Anthropometric assessment of obesity in robotic-assisted laparoscopic prostatectomy: A systematic review.

Obesity rates are rising among prostate cancer patients undergoing robotic-assisted laparoscopic prostatectomy (RALP). This review evaluates the anthropometric tools used to study this group and their correlation with surgical outcomes. Our objective is to identify which obesity metrics have been measured against clinically relevant surgical outcomes in patients undergoing RALP to enable more accurate risk stratification and improved patient counselling.

Five databases (Ovid, Medline, Web of Science, Cochrane, Scopus) were systematically searched in March 2025 for studies examining obesity metrics and RALP outcomes. Inclusion criteria: English-language studies from the last 15 years with ≥15 patients undergoing transperitoneal RALP. Two independent reviewers screened articles and assessed bias using the Newcastle-Ottawa Scale. Data on anthropometric tools, patient demographics, obesity definitions and outcomes were extracted and analysed descriptively.

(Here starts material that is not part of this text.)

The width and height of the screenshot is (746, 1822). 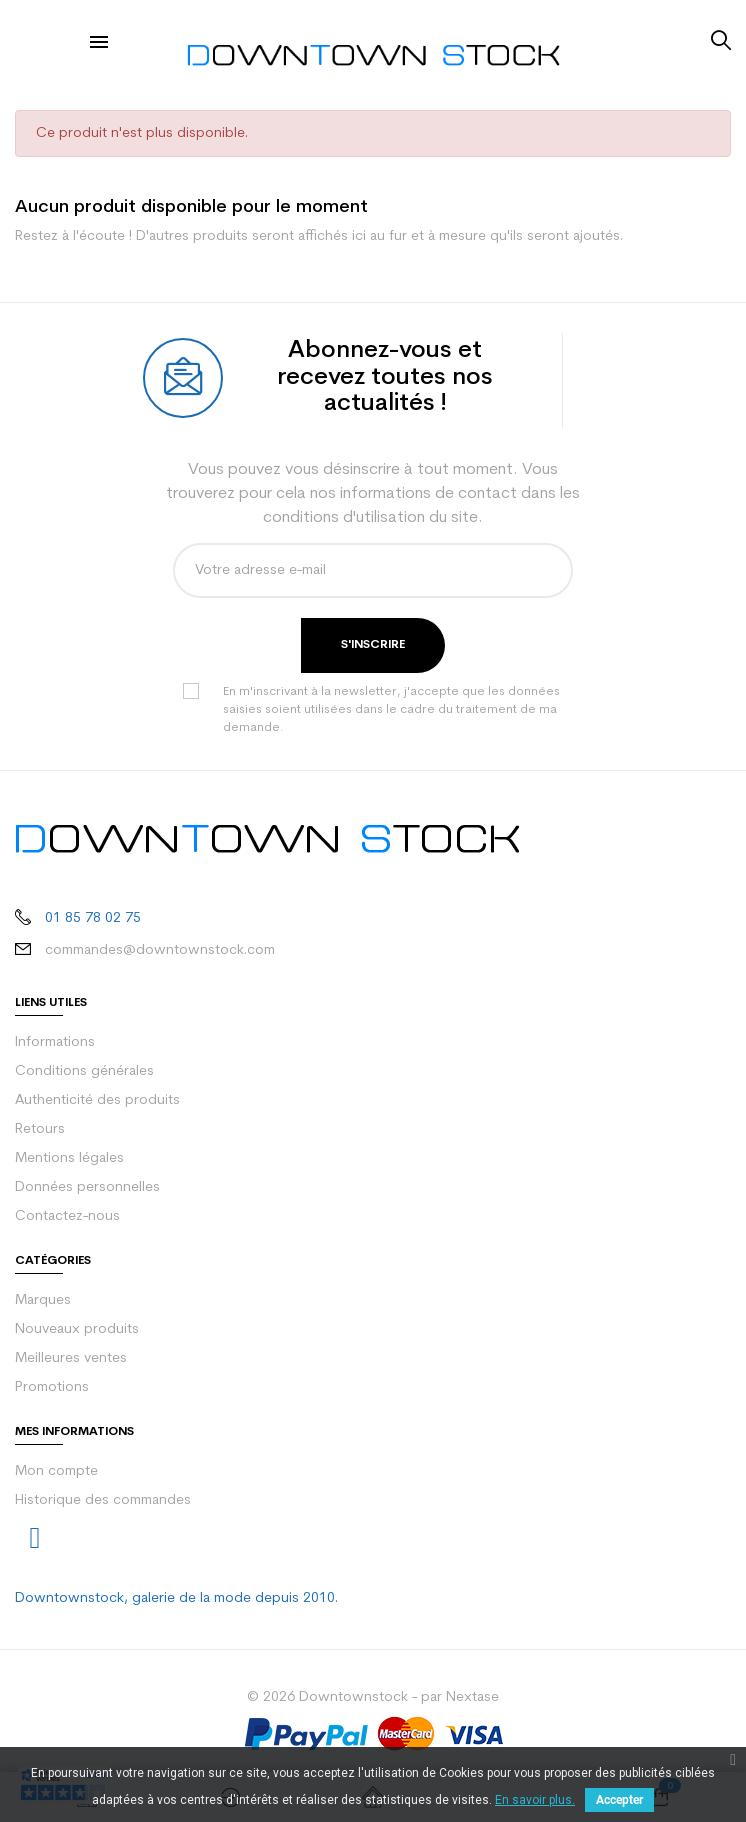 What do you see at coordinates (87, 1187) in the screenshot?
I see `Données personnelles` at bounding box center [87, 1187].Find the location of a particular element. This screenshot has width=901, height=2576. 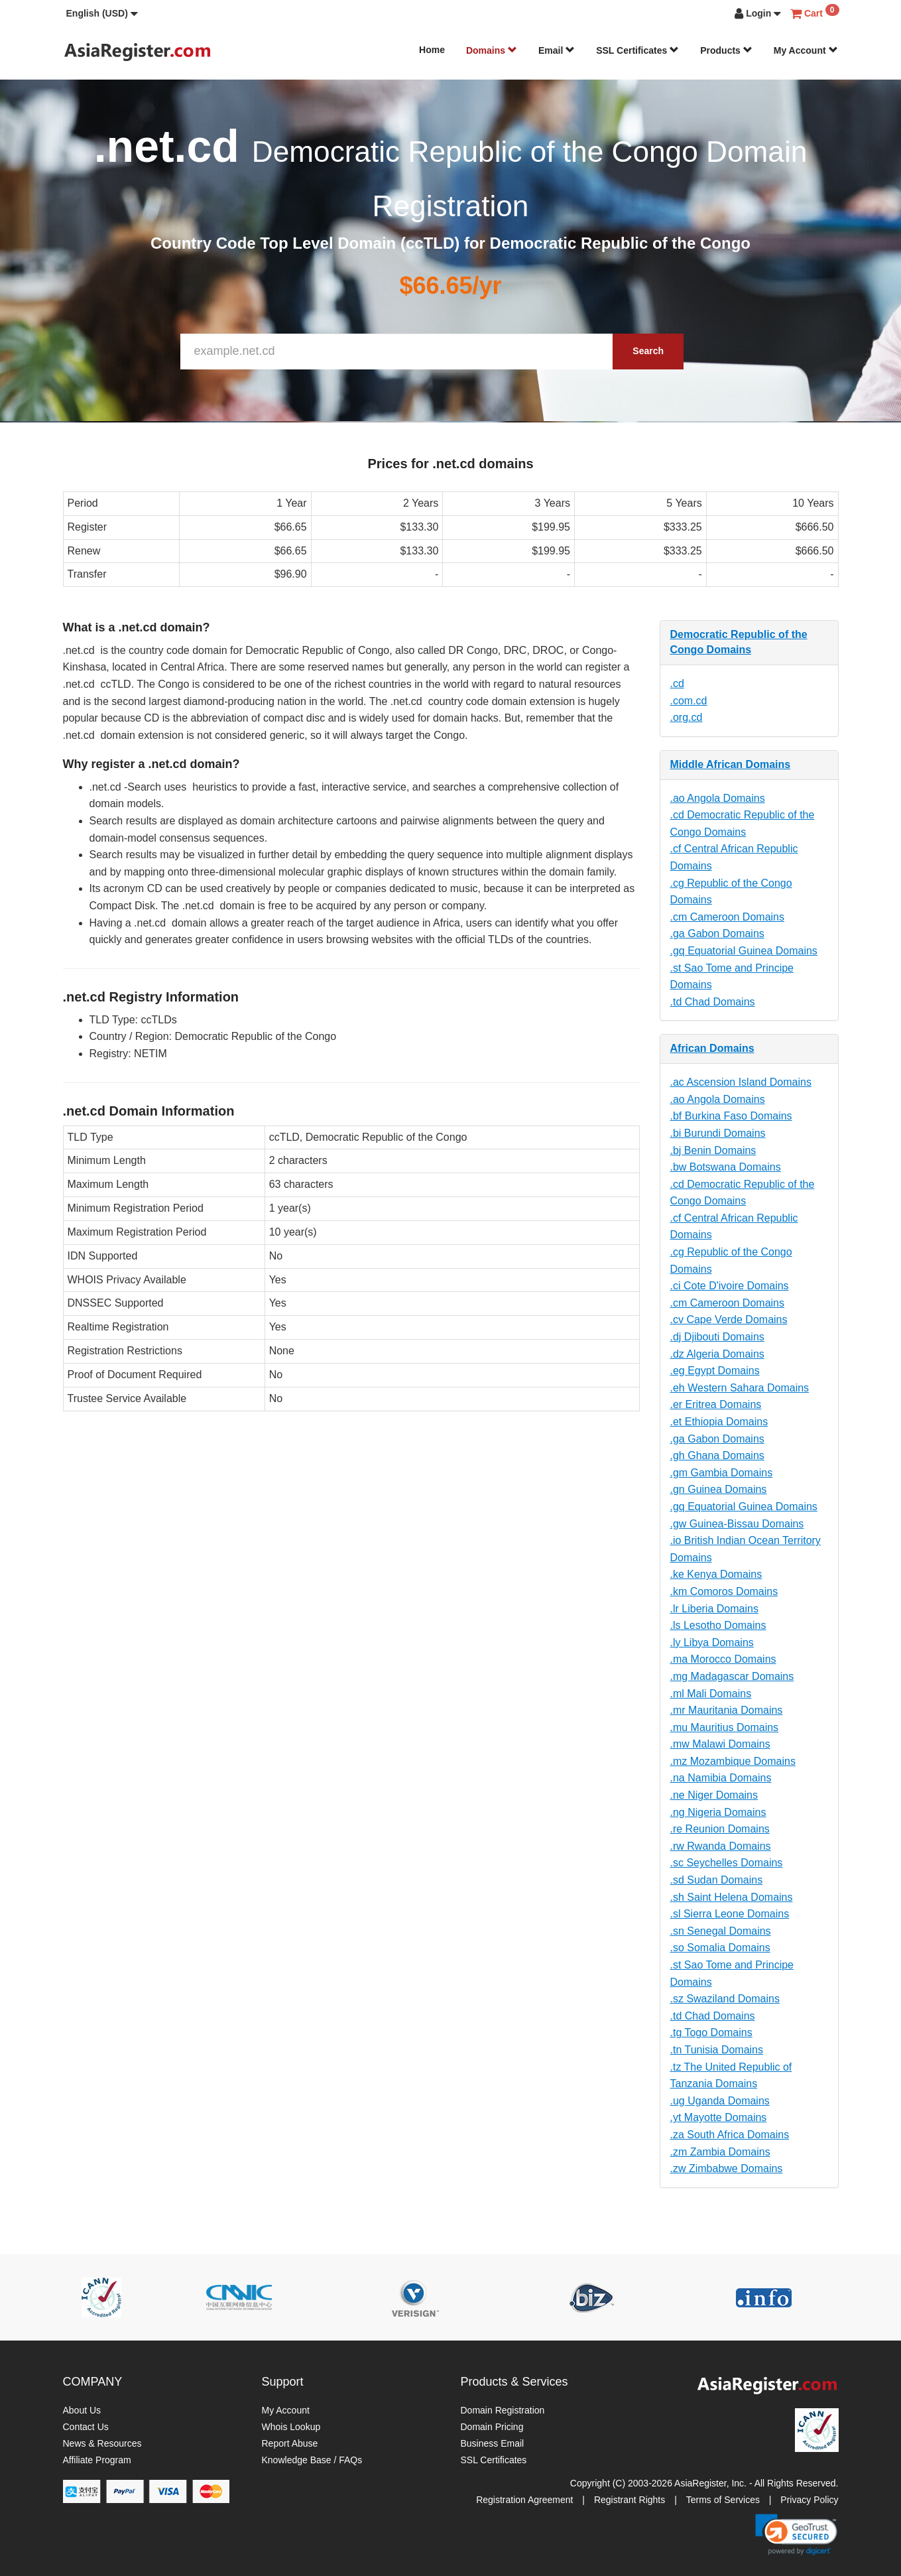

Search strategy yielded 15 papers in total demonstrating that body mass index (BMI) is the only anthropometric tool used in surgical research to assess obese patients for relevant outcomes from RALP. Outcomes observed were categorised as functional, oncological and perioperative. Most studies examined a combination of all three.

The data consistently utilises BMI to measure obesity in RALP patients, with numerous surgical outcomes explored in the literature. However, there is a paucity of studies examining alternative obesity metrics. Given the abdomino-pelvic site of prostatectomy, metrics that more accurately assess body fat distribution in this anatomical area may be more appropriate for research and clinical practice.

BJUI compass. 2026 May 11*** epublish ***

Ashley Lee, Elizabeth Crostella, Ann Grand, Matthew Brown

University of Western Australia Perth Australia., East Metropolitan Health Service Perth Australia.